**Work instruction:** Go through the data below and transcribe it exactly. Omit the images.

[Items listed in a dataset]
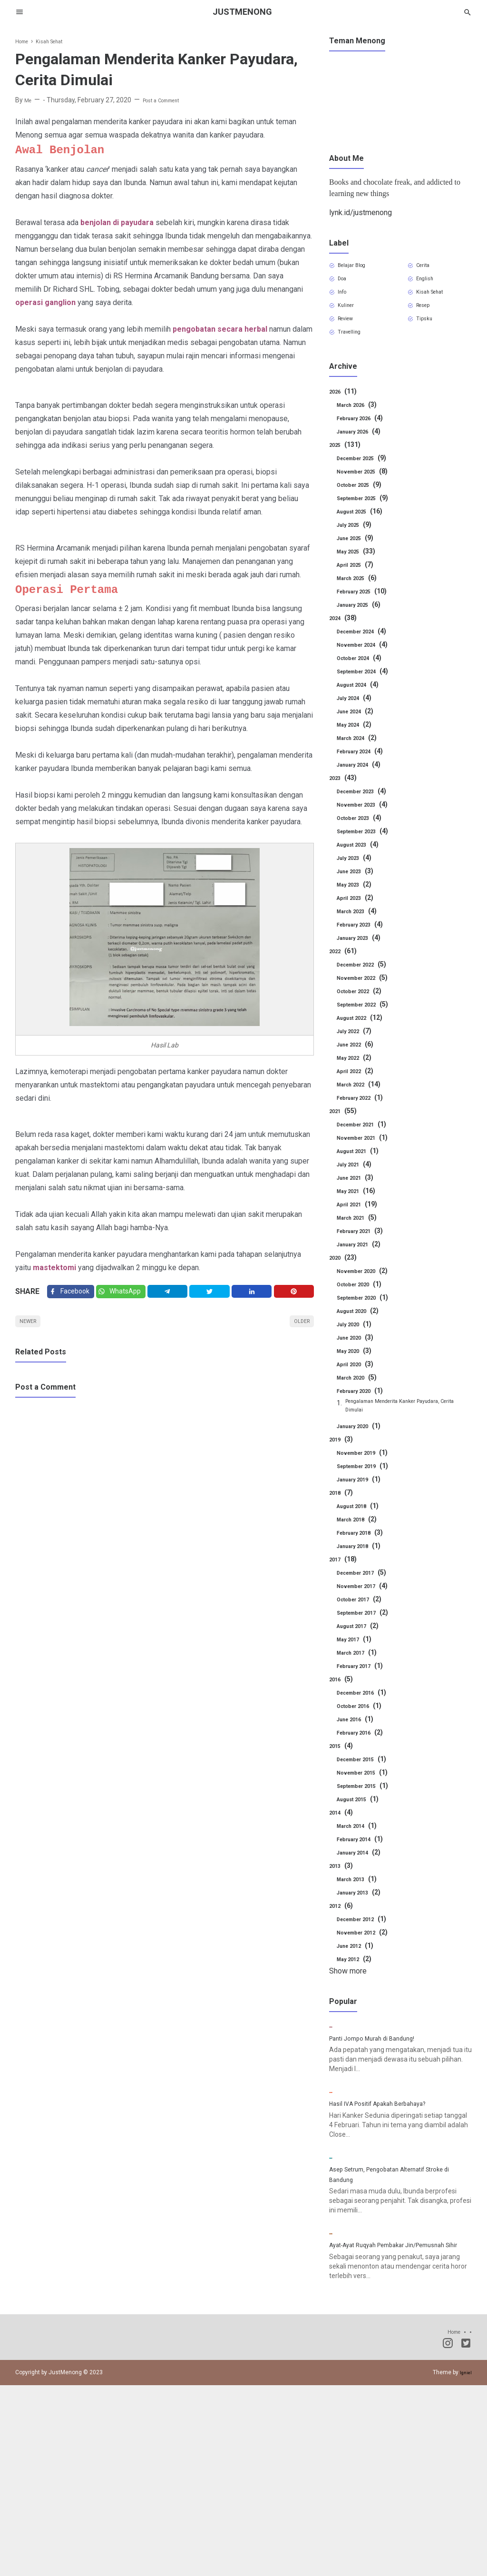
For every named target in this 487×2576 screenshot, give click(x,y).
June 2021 (359, 1194)
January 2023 (364, 954)
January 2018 (364, 1568)
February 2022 (365, 1114)
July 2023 (358, 874)
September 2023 (368, 847)
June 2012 (359, 1968)
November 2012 (368, 1954)
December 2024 (368, 647)
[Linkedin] (255, 1294)
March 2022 (363, 1101)
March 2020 (361, 1394)
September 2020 (368, 1314)
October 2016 (364, 1728)
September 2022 (368, 1021)
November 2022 (368, 994)
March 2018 (361, 1541)
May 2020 (358, 1367)
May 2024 (358, 741)
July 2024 (358, 714)
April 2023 (358, 914)
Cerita (428, 267)
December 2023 (368, 807)
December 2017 (368, 1595)
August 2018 (362, 1528)
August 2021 (362, 1167)
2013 (343, 1888)
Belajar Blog (358, 267)
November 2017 (368, 1608)
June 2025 (359, 554)
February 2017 (365, 1688)
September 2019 (368, 1488)
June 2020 (359, 1354)
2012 (343, 1928)
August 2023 (362, 861)
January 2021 (364, 1260)
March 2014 (361, 1848)
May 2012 (358, 1981)
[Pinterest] (295, 1294)
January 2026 (364, 448)
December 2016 (368, 1714)
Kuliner (351, 315)
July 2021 (358, 1180)
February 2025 (367, 608)
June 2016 (359, 1741)
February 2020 (365, 1407)
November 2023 (368, 821)
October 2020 (364, 1300)
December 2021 (368, 1141)
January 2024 (364, 781)
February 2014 (365, 1861)
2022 (344, 967)
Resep (428, 315)
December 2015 (368, 1781)
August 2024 (362, 701)
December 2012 (368, 1941)
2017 (344, 1581)
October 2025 (364, 501)
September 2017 (368, 1634)
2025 (346, 461)
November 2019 (368, 1475)
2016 (343, 1701)
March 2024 (361, 754)
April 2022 (358, 1087)
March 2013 (361, 1901)
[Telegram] (175, 1294)
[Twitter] (127, 1294)
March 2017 (361, 1674)
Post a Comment (170, 100)
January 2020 (364, 1448)
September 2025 (368, 514)
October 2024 (364, 674)
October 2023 (364, 834)
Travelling (355, 348)
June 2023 (359, 887)
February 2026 (365, 434)
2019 (343, 1461)
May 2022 (358, 1074)
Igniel (465, 2563)
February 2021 (365, 1247)
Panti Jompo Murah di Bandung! (382, 2099)
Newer (32, 1328)
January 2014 (364, 1874)
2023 (344, 794)
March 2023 (361, 927)
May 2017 (358, 1661)
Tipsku (429, 332)
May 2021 (360, 1207)
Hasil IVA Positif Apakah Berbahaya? (390, 2205)
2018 (343, 1515)
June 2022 (359, 1061)
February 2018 (365, 1555)
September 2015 (368, 1808)
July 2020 (358, 1340)
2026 (344, 408)
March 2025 (361, 594)
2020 (344, 1274)
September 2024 (368, 687)
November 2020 (368, 1287)
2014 (343, 1834)
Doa (346, 283)
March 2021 (361, 1234)
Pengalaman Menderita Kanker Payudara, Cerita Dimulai (407, 1425)
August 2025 (364, 528)
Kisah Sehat (437, 299)
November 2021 (368, 1154)
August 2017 (362, 1648)
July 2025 (358, 541)
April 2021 (360, 1220)
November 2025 (368, 488)
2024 (344, 634)
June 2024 (359, 727)
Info (346, 299)
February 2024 (365, 767)
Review (351, 332)
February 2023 (365, 941)
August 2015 (362, 1821)
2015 (343, 1768)
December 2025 (368, 474)
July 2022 (358, 1047)
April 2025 (358, 581)
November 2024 (368, 661)
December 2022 (368, 981)
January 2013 (364, 1914)
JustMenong (243, 12)
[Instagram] (448, 2535)
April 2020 (358, 1380)
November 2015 (368, 1794)
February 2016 (365, 1754)
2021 (344, 1127)
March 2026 (361, 421)
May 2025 (360, 568)
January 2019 (364, 1501)
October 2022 (364, 1007)
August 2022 (364, 1034)
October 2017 (364, 1621)
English (429, 283)
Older (298, 1328)
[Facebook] (72, 1294)
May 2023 (358, 901)
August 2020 (362, 1327)
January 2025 (364, 621)
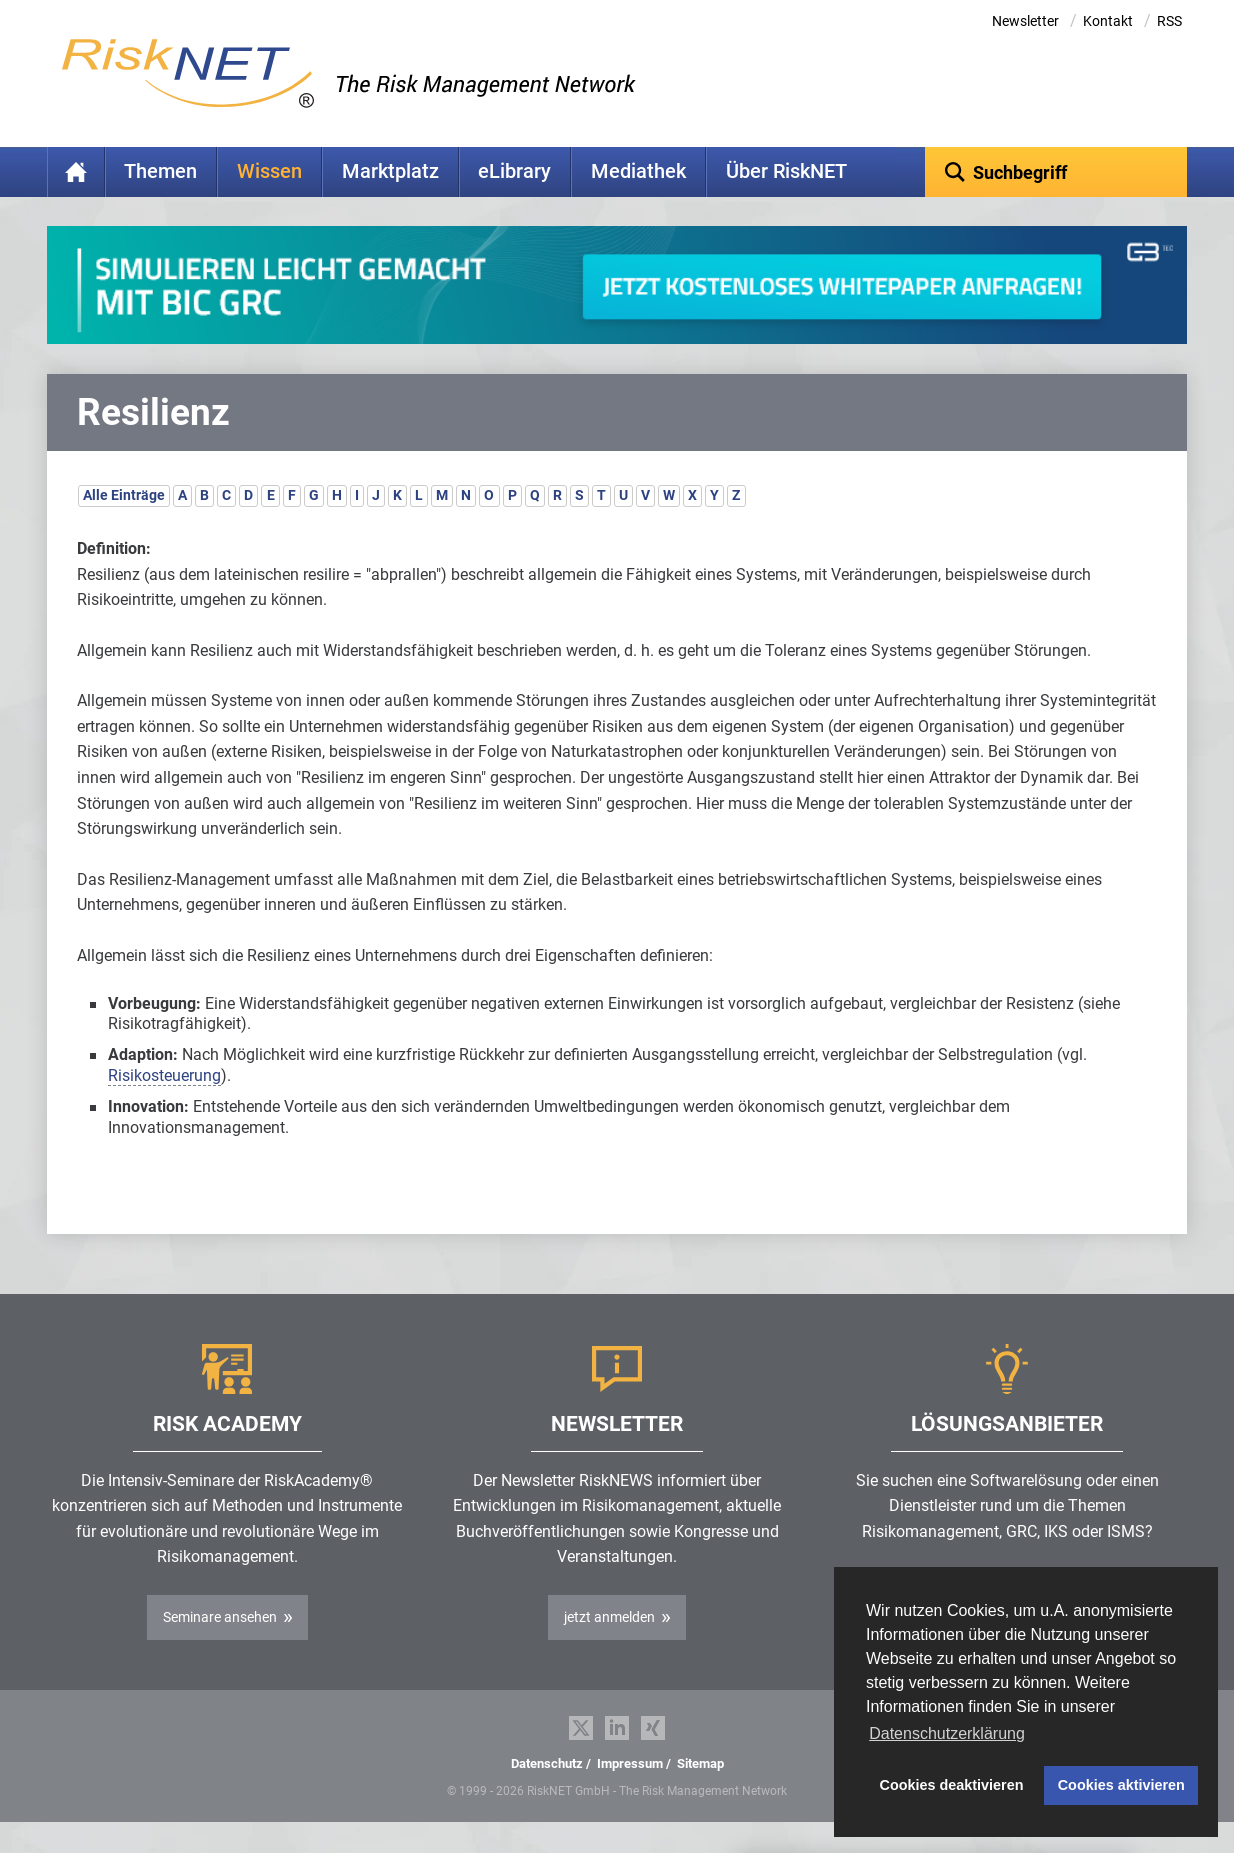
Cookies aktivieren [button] (1121, 1785)
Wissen (269, 171)
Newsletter (1025, 21)
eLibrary (514, 171)
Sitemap (700, 1794)
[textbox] (1056, 172)
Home (76, 172)
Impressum (630, 1794)
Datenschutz (547, 1794)
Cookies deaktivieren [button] (952, 1785)
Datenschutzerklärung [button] (947, 1733)
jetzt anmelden (609, 1648)
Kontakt (1108, 21)
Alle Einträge (124, 526)
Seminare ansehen (220, 1648)
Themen (160, 171)
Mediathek (638, 171)
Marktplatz (390, 171)
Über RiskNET (786, 171)
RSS (1169, 21)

**Reply:**
For every named target in this 487×2576 screenshot, give click(x,y).
June 2021 (359, 1194)
January 2023 (364, 954)
January 2018 (364, 1568)
February 2022 (365, 1114)
July 2023 (358, 874)
September 2023 (368, 847)
June 2012 (359, 1968)
November 2012 (368, 1954)
December 2024 (368, 647)
[Linkedin] (255, 1294)
March 2022 (363, 1101)
March 2020 (361, 1394)
September 2020 (368, 1314)
October 2016 (364, 1728)
September 2022 (368, 1021)
November 2022 (368, 994)
March 2018 (361, 1541)
May 2020 (358, 1367)
May 2024 (358, 741)
July 2024 (358, 714)
April 2023 (358, 914)
Cerita (428, 267)
December 2023 (368, 807)
December 2017 (368, 1595)
August 2018 (362, 1528)
August 2021 (362, 1167)
2013 (343, 1888)
Belajar Blog (358, 267)
November 2017 (368, 1608)
June 2025 (359, 554)
February 2017 (365, 1688)
September 2019 (368, 1488)
June 2020 (359, 1354)
2012 (343, 1928)
August 2023 (362, 861)
January 2021 (364, 1260)
March 2014 (361, 1848)
May 2012 (358, 1981)
[Pinterest] (295, 1294)
January 2026 (364, 448)
December 2016 (368, 1714)
Kuliner (351, 315)
July 2021 (358, 1180)
February 2025 (367, 608)
June 2016 (359, 1741)
February 2020 (365, 1407)
November 2023 (368, 821)
October 2020 (364, 1300)
December 2021 (368, 1141)
January 2024 (364, 781)
February 2014 (365, 1861)
2022 (344, 967)
Resep (428, 315)
December 2015 (368, 1781)
August 2024 (362, 701)
December 2012 (368, 1941)
2017 (344, 1581)
October 2025 (364, 501)
September 2017 (368, 1634)
2025 (346, 461)
November 2019 (368, 1475)
2016 (343, 1701)
March 2024 (361, 754)
April 2022 (358, 1087)
March 2013 (361, 1901)
[Telegram] (175, 1294)
[Twitter] (127, 1294)
March 2017 (361, 1674)
Post a Comment (170, 100)
January 2020 (364, 1448)
September 2025 (368, 514)
October 2024 (364, 674)
October 2023 (364, 834)
Travelling (355, 348)
June 2023 (359, 887)
February 2026 (365, 434)
2019 (343, 1461)
May 2022 (358, 1074)
Igniel (465, 2563)
February 2021 (365, 1247)
Panti Jompo Murah di Bandung! (382, 2099)
Newer (32, 1328)
January 2014 (364, 1874)
2023 (344, 794)
March 2023 (361, 927)
May 2017 (358, 1661)
Tipsku (429, 332)
May 2021 (360, 1207)
Hasil IVA Positif Apakah Berbahaya? (390, 2205)
2018 (343, 1515)
June 2022 (359, 1061)
February 2018 (365, 1555)
September 2015 (368, 1808)
July 2020 (358, 1340)
2026 (344, 408)
March 2025 (361, 594)
2020 (344, 1274)
September 2024 (368, 687)
November 2020 (368, 1287)
2014 (343, 1834)
Doa (346, 283)
March 2021 (361, 1234)
Pengalaman Menderita Kanker Payudara, Cerita Dimulai (407, 1425)
August 2025 (364, 528)
Kisah Sehat (437, 299)
November 2021 (368, 1154)
August 2017 (362, 1648)
July 2025 (358, 541)
April 2021 (360, 1220)
November 2025 (368, 488)
2024 (344, 634)
June 2024 (359, 727)
Info (346, 299)
February 2024 (365, 767)
Review (351, 332)
February 2023 (365, 941)
August 2015 (362, 1821)
2015 (343, 1768)
December 2025 (368, 474)
July 2022 (358, 1047)
April 2025 (358, 581)
November 2024 (368, 661)
December 2022 (368, 981)
January 2013 (364, 1914)
JustMenong (243, 12)
[Instagram] (448, 2535)
April 2020 (358, 1380)
November 2015 (368, 1794)
February 2016 (365, 1754)
2021 (344, 1127)
March 2026 (361, 421)
May 2025 (360, 568)
January 2019 (364, 1501)
October 2022 (364, 1007)
August 2022 (364, 1034)
October 2017 (364, 1621)
English (429, 283)
Older (298, 1328)
[Facebook] (72, 1294)
May 2023 (358, 901)
August 2020 (362, 1327)
January 2025 (364, 621)
Cookies aktivieren [button] (1121, 1785)
Wissen (269, 171)
Newsletter (1025, 21)
eLibrary (514, 171)
Sitemap (700, 1794)
[textbox] (1056, 172)
Home (76, 172)
Impressum (630, 1794)
Datenschutz (547, 1794)
Cookies deaktivieren [button] (952, 1785)
Datenschutzerklärung [button] (947, 1733)
jetzt anmelden (609, 1648)
Kontakt (1108, 21)
Alle Einträge (124, 526)
Seminare ansehen (220, 1648)
Themen (160, 171)
Mediathek (638, 171)
Marktplatz (390, 171)
Über RiskNET (786, 171)
RSS (1169, 21)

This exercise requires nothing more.